Tony's Lanes closed – again – bowling over residents Bowl mor

MILFORD – Dan Catherine and his friends spent Thursday bowling what could be the last strings at Tony’s Lanes in Milford.
The Elm Street landmark closed Thursday for the second time in recent memory because of legal issues, according to the owners’ lawyer.
“It’s very sad,” Catherine said. “It’s one of the only forms of entertainment we have left in Milford.”
Catherine, a Milford resident, has been bowling at Tony’s Lanes for about 15 years. He managed the mixed couples league that occupied four of the 12 lanes Thursday night. He, like a few of the bowlers there Thursday, said he’d likely stop bowling now rather than travel to Nashua.
The candlepin lanes opened in 1961 as Bowlmor and used to be a popular hangout spot for Milford High School students. It closed in 2006 after the owners died. In 2007, Nashua businessman, Anthony Matarazzo Sr., opened the bowling alley as Tony’s Lanes.
The alley has been open intermittently since Matarazzo died in September. The managers are Stanley and Kathy Pawelczyk.
Kurt Frost, a Nashua resident, used to hang out at the lanes after school in the late 1980s while his father worked nearby. He hadn’t been to the alley in years but came Thursday “to say good-bye.”
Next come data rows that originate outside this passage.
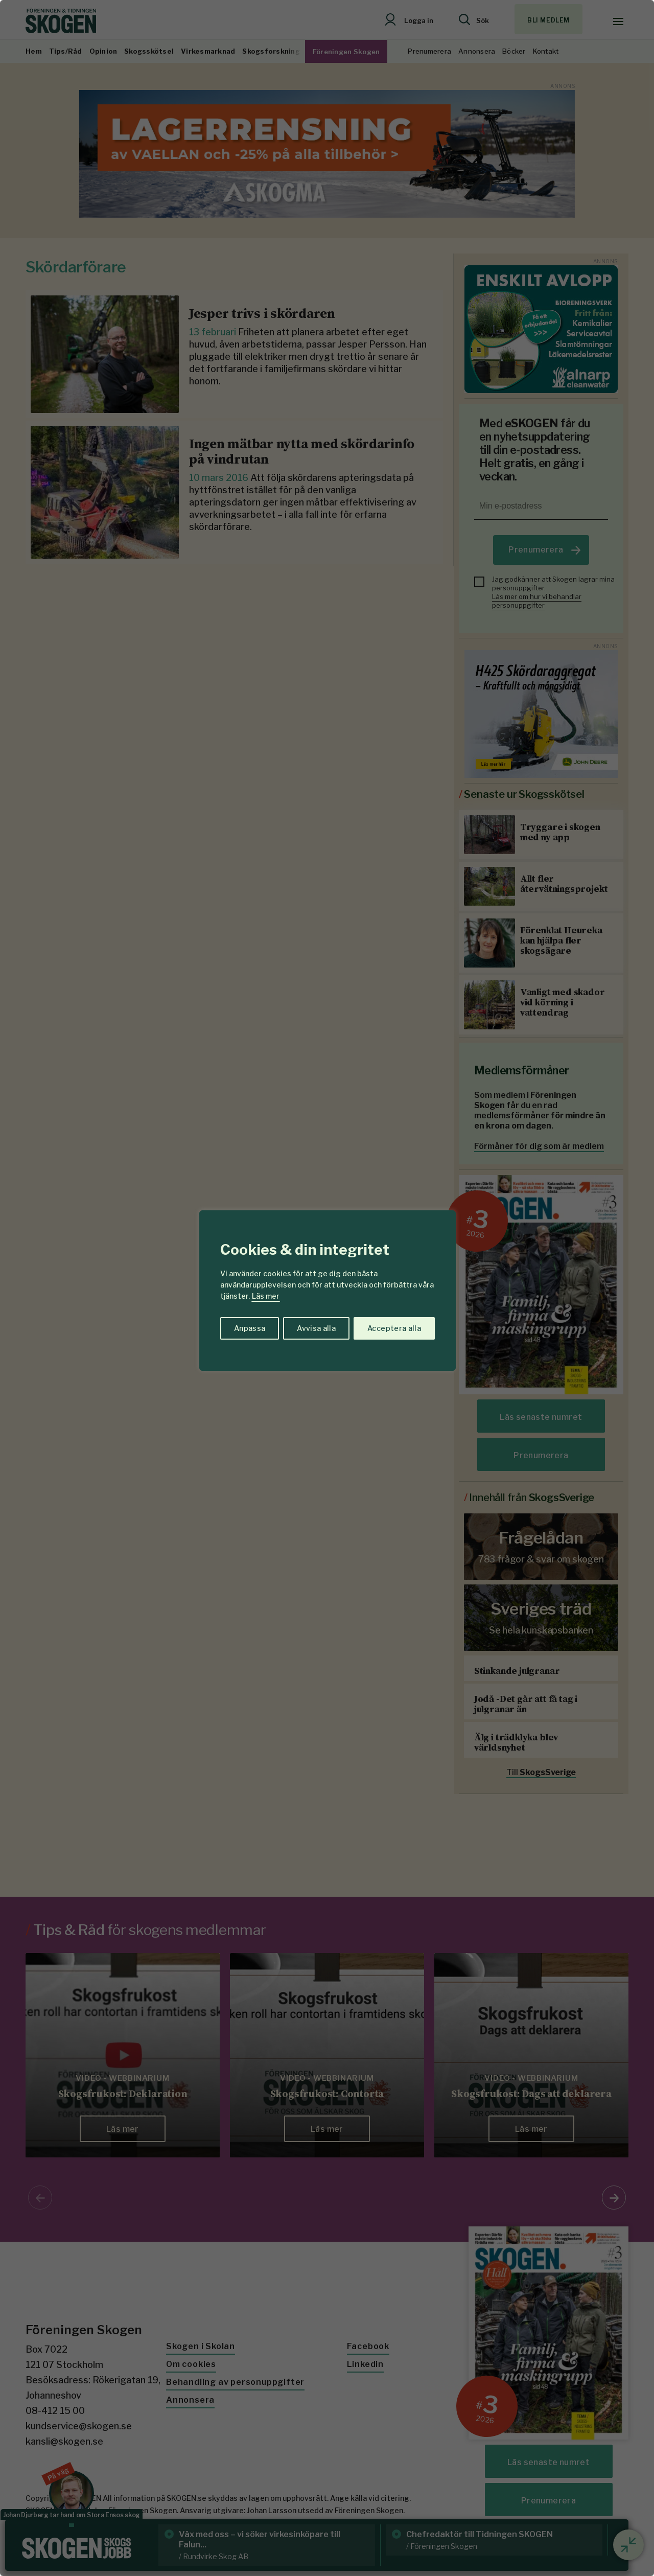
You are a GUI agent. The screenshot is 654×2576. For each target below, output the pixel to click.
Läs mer (265, 1296)
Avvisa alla (316, 1328)
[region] (327, 1288)
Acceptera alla (394, 1328)
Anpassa (249, 1328)
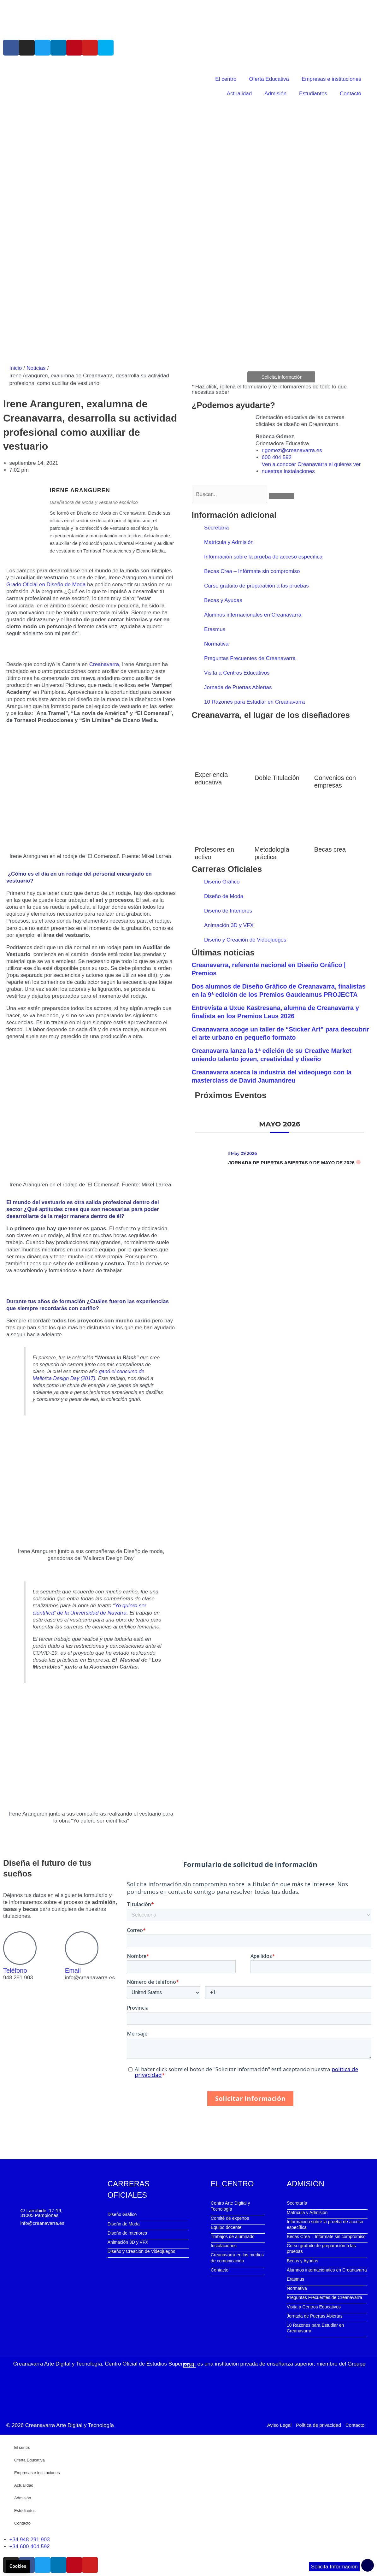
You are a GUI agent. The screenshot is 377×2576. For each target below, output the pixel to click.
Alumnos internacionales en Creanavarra (252, 615)
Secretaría (216, 528)
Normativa (216, 644)
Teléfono (15, 1970)
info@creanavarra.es (42, 2223)
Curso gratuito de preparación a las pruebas (256, 586)
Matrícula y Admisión (229, 542)
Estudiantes (313, 94)
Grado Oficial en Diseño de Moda (45, 585)
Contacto (350, 94)
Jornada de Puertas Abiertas (238, 687)
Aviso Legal (279, 2425)
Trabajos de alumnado (233, 2236)
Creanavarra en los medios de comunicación (237, 2257)
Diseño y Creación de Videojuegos (245, 940)
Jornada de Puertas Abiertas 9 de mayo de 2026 (291, 1162)
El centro (225, 79)
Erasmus (214, 629)
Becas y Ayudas (223, 600)
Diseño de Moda (223, 896)
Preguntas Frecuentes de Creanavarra (250, 658)
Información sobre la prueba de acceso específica (263, 557)
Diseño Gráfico (221, 882)
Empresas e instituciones (331, 79)
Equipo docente (226, 2227)
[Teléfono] (20, 1948)
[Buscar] (281, 496)
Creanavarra (104, 664)
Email (73, 1970)
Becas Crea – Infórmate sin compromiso (252, 571)
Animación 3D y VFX (229, 925)
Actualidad (239, 94)
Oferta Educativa (269, 79)
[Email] (81, 1948)
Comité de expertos (230, 2218)
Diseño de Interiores (228, 911)
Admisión (275, 94)
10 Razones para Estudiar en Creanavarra (254, 702)
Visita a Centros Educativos (237, 673)
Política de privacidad (318, 2425)
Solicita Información (334, 2567)
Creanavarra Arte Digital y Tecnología (69, 2425)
“It’s a great place,” Frost said. “It stinks it’s closing. I used to come here a lot.”
Alan Brown has been bowling at the lanes since a year after it opened.
“We used to fill up almost every lane,” he said. “I don’t want it to close. It’s the only recreation I get. These people are family.”
Myra Roebuck has been bowling at Tony’s Lanes since the early 1970s.
She said she’d give up on the sport rather than drive into Nashua. She echoed several bowlers Thursday and said she liked the Milford alley because it was a family atmosphere and more affordable than many other places.
“It’s fun to come with the people here and just have a night out,” she said.
“I guess we just take it one day at a time and hope they come back.”
The Pawlczyk’s lawyer, Janine Gawryl, confirmed this week the lanes would be closing. “Legal issues have arisen regarding the ownership, management, and direction of the bowling alley,” she wrote in an e-mail.
“Until those issues are resolved, the bowling alley will close.”
Matarazzo’s son, Anthony P. Matarazzo, and the Pawelczyks declined to comment.